The problem
Copy the complete listing word for word, but do not carry over any images.

Entries shown
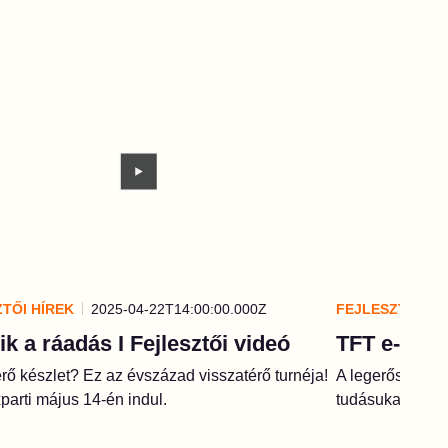
TŐI HÍREK
2025-04-22T14:00:00.000Z
FEJLESZTŐI HÍ
ik a ráadás I Fejlesztői videó
TFT e-spor
rő készlet? Ez az évszázad visszatérő turnéja!
A legerősebb já
arti május 14-én indul.
tudásukat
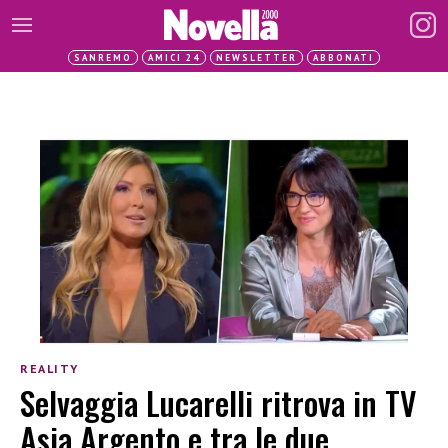
SANREMO
AMICI 24
NEWSLETTER
ABBONATI
REALITY
Selvaggia Lucarelli ritrova in TV
Asia Argento e tra le due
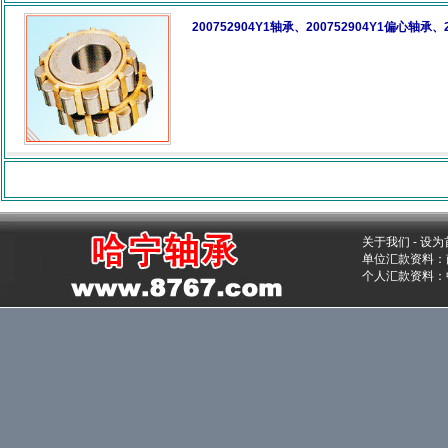
200752904Y1轴承、200752904Y1偏心轴承
关于我们
-
设为
单位汇款资料：南
个人汇款资料：中国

Written solution
TŐI HÍREK
2025-04-22T14:00:00.000Z
FEJLESZTŐI HÍ
ik a ráadás I Fejlesztői videó
TFT e-spor
rő készlet? Ez az évszázad visszatérő turnéja!
A legerősebb já
arti május 14-én indul.
tudásukat
SANREMO
AMICI 24
NEWSLETTER
ABBONATI
REALITY
Selvaggia Lucarelli ritrova in TV
Asia Argento e tra le due
200752904Y1轴承、200752904Y1偏心轴承
关于我们
-
设为
单位汇款资料：南
个人汇款资料：中国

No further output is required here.